Sketching in the Rodin Gallery at the Legion of Honor

City College San Francisco Students sketching in the Rodin Gallery at the Legion of Honor.

Education intern Megan Friel recently sat down with Professor Rodrigues, who is still passionately committed to the academic tradition of museum drawing after 16 years of teaching, to discuss his experiences directing the program.

What do you feel students can gain from drawing in a museum that cannot be taught in a classroom?

First off the students learn that there is more to art than themselves, that they are part of a tradition. Also the students do not only learn from me; they have an ongoing dialogue with artists in the Museums' collections. It is almost as if they connect with the spirit of the artist that they're studying. You see even a great artist's triumphs and mistakes, and you learn that we are all the same, or that you have something in common with the masters.

One of the most important aspects of this training is self-confidence. At first students are fearful of contact with the public, and then a month later they are asking, “Why didn't anyone watch me work today?” That fear is transformed into confidence by the fact that you can be totally creative and "in the zone” at any moment. This is the most amazing part of this experience.
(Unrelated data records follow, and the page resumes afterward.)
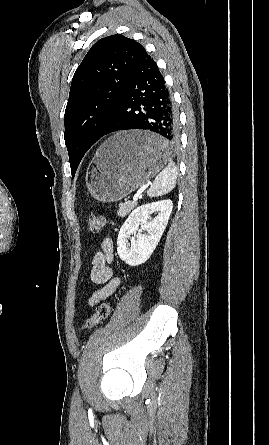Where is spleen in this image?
Wrapping results in <instances>:
<instances>
[{"label":"spleen","mask_w":269,"mask_h":445,"mask_svg":"<svg viewBox=\"0 0 269 445\" xmlns=\"http://www.w3.org/2000/svg\"><path fill=\"white\" fill-rule=\"evenodd\" d=\"M165 145L167 146V142H165ZM176 180L177 168L173 160L169 159L168 165L156 176L147 195L150 197H158L171 192L175 187Z\"/></svg>","instance_id":"obj_1"}]
</instances>
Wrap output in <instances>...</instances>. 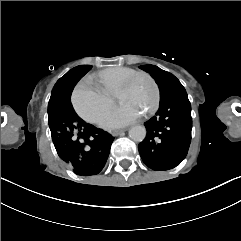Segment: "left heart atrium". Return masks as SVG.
Returning a JSON list of instances; mask_svg holds the SVG:
<instances>
[{"instance_id": "39dd6f15", "label": "left heart atrium", "mask_w": 241, "mask_h": 241, "mask_svg": "<svg viewBox=\"0 0 241 241\" xmlns=\"http://www.w3.org/2000/svg\"><path fill=\"white\" fill-rule=\"evenodd\" d=\"M137 118L138 114L132 110L114 109L107 114L101 124L106 128H117L128 125Z\"/></svg>"}]
</instances>
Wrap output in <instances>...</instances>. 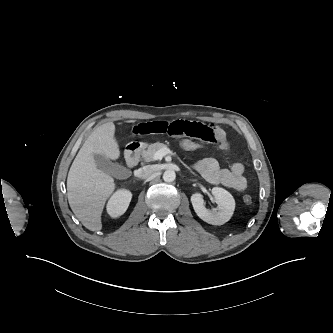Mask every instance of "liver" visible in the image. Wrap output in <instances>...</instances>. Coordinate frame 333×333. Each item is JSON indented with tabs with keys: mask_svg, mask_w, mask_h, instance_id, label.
Segmentation results:
<instances>
[{
	"mask_svg": "<svg viewBox=\"0 0 333 333\" xmlns=\"http://www.w3.org/2000/svg\"><path fill=\"white\" fill-rule=\"evenodd\" d=\"M114 134L115 125L112 122L96 128L76 155L67 177L69 205L77 219L91 231L102 229L101 214L116 187L114 179L97 168L94 154L116 160L120 150Z\"/></svg>",
	"mask_w": 333,
	"mask_h": 333,
	"instance_id": "6515ba94",
	"label": "liver"
}]
</instances>
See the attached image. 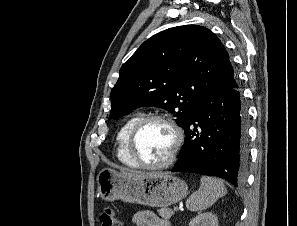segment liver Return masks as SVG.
<instances>
[{
    "label": "liver",
    "mask_w": 297,
    "mask_h": 226,
    "mask_svg": "<svg viewBox=\"0 0 297 226\" xmlns=\"http://www.w3.org/2000/svg\"><path fill=\"white\" fill-rule=\"evenodd\" d=\"M120 173L126 177H129V178H142V177H146L149 175H153V174H145V173H139V172L130 173V172H125V171H122Z\"/></svg>",
    "instance_id": "liver-1"
}]
</instances>
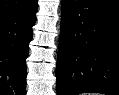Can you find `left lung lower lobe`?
Listing matches in <instances>:
<instances>
[{
  "instance_id": "0a47b994",
  "label": "left lung lower lobe",
  "mask_w": 119,
  "mask_h": 95,
  "mask_svg": "<svg viewBox=\"0 0 119 95\" xmlns=\"http://www.w3.org/2000/svg\"><path fill=\"white\" fill-rule=\"evenodd\" d=\"M58 95H119V3L62 0Z\"/></svg>"
}]
</instances>
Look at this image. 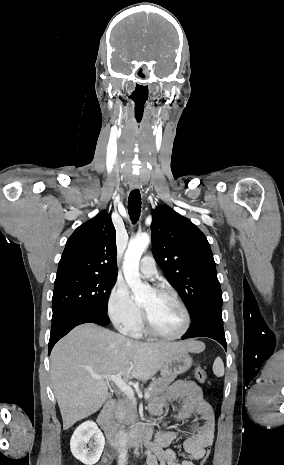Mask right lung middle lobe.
Wrapping results in <instances>:
<instances>
[{
  "mask_svg": "<svg viewBox=\"0 0 284 465\" xmlns=\"http://www.w3.org/2000/svg\"><path fill=\"white\" fill-rule=\"evenodd\" d=\"M116 279L89 275L56 278L52 298L53 317L74 308L107 313L108 298Z\"/></svg>",
  "mask_w": 284,
  "mask_h": 465,
  "instance_id": "obj_1",
  "label": "right lung middle lobe"
}]
</instances>
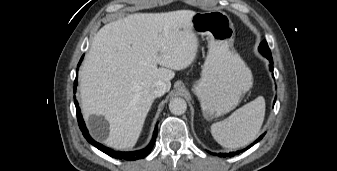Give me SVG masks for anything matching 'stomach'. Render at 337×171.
Wrapping results in <instances>:
<instances>
[{"label": "stomach", "instance_id": "stomach-1", "mask_svg": "<svg viewBox=\"0 0 337 171\" xmlns=\"http://www.w3.org/2000/svg\"><path fill=\"white\" fill-rule=\"evenodd\" d=\"M195 35L206 37L208 54L193 91L206 120L235 109L253 85L251 70L234 51L235 30L222 11L198 12L191 20Z\"/></svg>", "mask_w": 337, "mask_h": 171}]
</instances>
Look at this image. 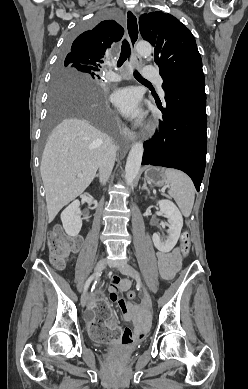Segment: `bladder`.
<instances>
[{"instance_id":"1","label":"bladder","mask_w":248,"mask_h":389,"mask_svg":"<svg viewBox=\"0 0 248 389\" xmlns=\"http://www.w3.org/2000/svg\"><path fill=\"white\" fill-rule=\"evenodd\" d=\"M97 344V346H99V347H104V344H102V343H96Z\"/></svg>"}]
</instances>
Plus you fall in love with the museum as the world’s greatest studio.

 CCSF Student shows off his sketching in progress

A CCSF Student shows off his sketch-in-progress in a gallery at the de Young.

What inspires you to continue teaching at the museum?

Each semester I study a new series of artists, and the Museums' rotating exhibitions bring to life what I am teaching. I relate the exhibitions to what we are studying. It’s like living magic. For me these artists are all alive. They never die, and I love their stories.

Do you have a favorite moment from your experiences teaching in the museum?

My favorite moment is the last day of class when I look at all of the work done during the semester at the museum. I tell students that in art there is no end, as the end is the beginning. The study and evolution of your skills and your ideas is the life of the artist; your work lives beyond you, in spite of yourself.

 Professor Rick Rodrigues instructs his students in a de Young Gallery

Professor Rick Rodrigues, always with his beret, instructs his students in a gallery at the de Young.